I’d expected to undergo a lot of reverse culture shock in 1986 when I returned to the US from China, but the transition was fairly easy. I freaked out over the US discussions of mandatory drug testing, which reminded me of the police raid for homosexuality at the nearby Buddhist monastery. I was appalled by the waste—the woman in line in front of me spending $80 on doll clothes, more than enough to feed a Chinese family of four for a month. Then I missed the friction and the daily opportunity for discovery that a very foreign culture provides. I grew bored with my surroundings. However, this time, after spending two years in China next door to a dedicated French teacher, I returned with the enthusiasm I’d had for my first German class twenty years before, and I had a collection of stories I thought would make a good book. So I knew what I wanted to do, and I had a sense of what I needed to learn in order to do it better. The plan was to graduate in linguistics and TESOL at the University of Pittsburgh, then return to East Asia. I thought Japan, but Françoise had remarked casually that South Korea might be a good alternative.
China was good for my linguistics studies. For one thing, struggling with elementary spoken Chinese had broken through the European-language bias in my head, making it far easier to solve linguistics problems in a language like Tagalog, which as one of my professors said “does things you wouldn’t have believed were possible.” Right before the MA exams, there was a TESOL conference in Chicago, and the department provided the funds for eight graduate students to go. I brought a huge pile of books and notebooks I didn’t really expect to study but wanted to have near me in case of panic. While the others were listening to papers I interviewed for jobs with for-profit language schools—I don’t think the universities were interviewing abroad at that time. I particularly liked the American director of a language school in Korea. I’d never taught outside a university but thought this might be interesting, like teaching for Berlitz or Alliance Françese. A week later when the director called, I’d passed my linguistics exa/m—an enormous relief—although I still had to write a thesis. The job included a round-trip ticket to Seoul, free housing and $1,890 a month, which proved to be more than enough to live modestly. I accepted. Because of the teaching assistantship, I left graduate school debt-free aside from a small amount I’d borrowed from my brother. I’m told this wouldn’t be possible now.
The job was typical for teaching in Korea. It proved to be something of a let-down, starting with the woman who picked me up at Kimpo Airport and bitched about the school all the way to my hotel. My furnished apartment was in a concrete slab apartment complex—one big room with balcony, kitchen, and a tiny toilet/shower stall. It was at least one step up from my beyond-shabby lodgings in graduate school, but it took some adjusting. I was teaching a split shift, namely early in the morning and late at night, so I had to leave before the hot water came on, and I arrived home after it was shut off. There was no hot water during the daytime. When I complained to the school director, I was told to try a public bathhouse. I wasn’t ready for that yet.

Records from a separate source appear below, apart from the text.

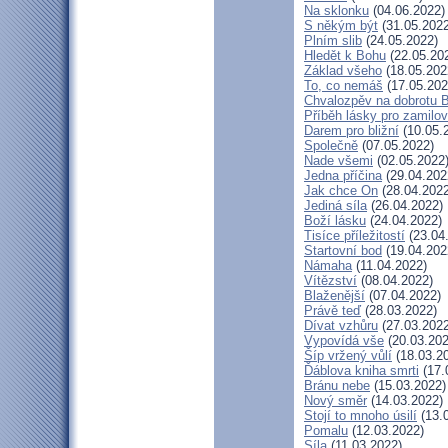
Na sklonku
(04.06.2022)
S někým být
(31.05.2022
Plním slib
(24.05.2022)
Hledět k Bohu
(22.05.20
Základ všeho
(18.05.202
To, co nemáš
(17.05.202
Chvalozpěv na dobrotu 
Příběh lásky pro zamilo
Darem pro bližní
(10.05.
Společně
(07.05.2022)
Nade všemi
(02.05.2022
Jedna příčina
(29.04.202
Jak chce On
(28.04.2022
Jediná síla
(26.04.2022)
Boží lásku
(24.04.2022)
Tisíce příležitostí
(23.04
Startovní bod
(19.04.202
Námaha
(11.04.2022)
Vítězství
(08.04.2022)
Blaženější
(07.04.2022)
Právě teď
(28.03.2022)
Dívat vzhůru
(27.03.2022
Vypovídá vše
(20.03.202
Šíp vržený vůlí
(18.03.2
Ďáblova kniha smrti
(17.
Bránu nebe
(15.03.2022)
Nový směr
(14.03.2022)
Stojí to mnoho úsilí
(13.
Pomalu
(12.03.2022)
Síla
(11.03.2022)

The school was run like a business, which meant that decisions like student placement and textbook selection were made with regard to the bottom line. Or as someone put it, “The students pretend to learn, and we pretend to teach them.” The textbooks provided only a page or two of drawings per class period, about fifteen or twenty minutes’ worth, so much of the teachers’ time was spent trying to find something else to do in class. I spent all day with beginners who couldn’t understand a sentence having more than five simple words in it. I felt brain-dead.
My previous experience had been nothing like this. In fact, I had just come from one of the best organized ESL programs in the US. Within about three months, the other two well-qualified teachers complained to the international TESOL organization, took their return airline tickets and left. A long-time Korea resident found a university job for me for the second semester, but I stayed because didn’t want a breach of contract on my record—I could only imagine what the linguistics department at Pitt would say to that. Instead I went down to the director’s office and threw a well-controlled temper tantrum. That worked. I got a better schedule and some advanced classes where I didn’t have to use an inane text. Years later I discovered that my 25-hour teaching load was light compared with the 36-hour weeks other schools were then requiring. And I will say that although the school went through three academic directors that year and no longer exists, unlike other private “institutes” it didn’t lie to us. The teachers were paid the salary we were promised. Teachers who taught overtime were paid extra. At one point there was some talk among the foreigners of our going on strike in support of the Korean staff, who were not as fortunate, but that proved unnecessary. Despite its financial problems, the school came up with their salaries. My sense was that, instead of feeling supported, the staff felt embarrassed at our lack of cultural sensitivity.
In many ways my experience in Korea can only be explained in light of my experience in China, while Europe had given me more tolerance for uncertainty and ambiguity. In Europe there were certainly many things I didn’t know, but I’d felt that whatever I wanted to know I could find out if I was willing to go to the trouble. I spoke the language, I knew the literature and something of the art and music, I had close friends I could ask. Asia taught me I’d have to live without answers. In China, despite the wealth of cultural information provided by Françoise and others, there were so many questions I never got around to asking. I was often confused about what was ancient Asia, what was Confucianism, and what was the Communist Party. Like exactly how much of our being kept apart was the closed society and how much was police state mentality. Some of this got to be clearer after I moved to Korea. In China only a few expats grew really close to the Chinese. In Korea, which anthropologists also called a closed society, I easily fell back into the habit of hanging out mostly with expats. It was a very uncertain time. South Korea was just coming out of the military dictatorship, with the first democratic election having taken place in December 1987. A lot of questions about the previous regime were suddenly under public scrutiny. It’s a very different place now, twenty-five years later, but given the choice again I don’t know that I’d have made the same decisions.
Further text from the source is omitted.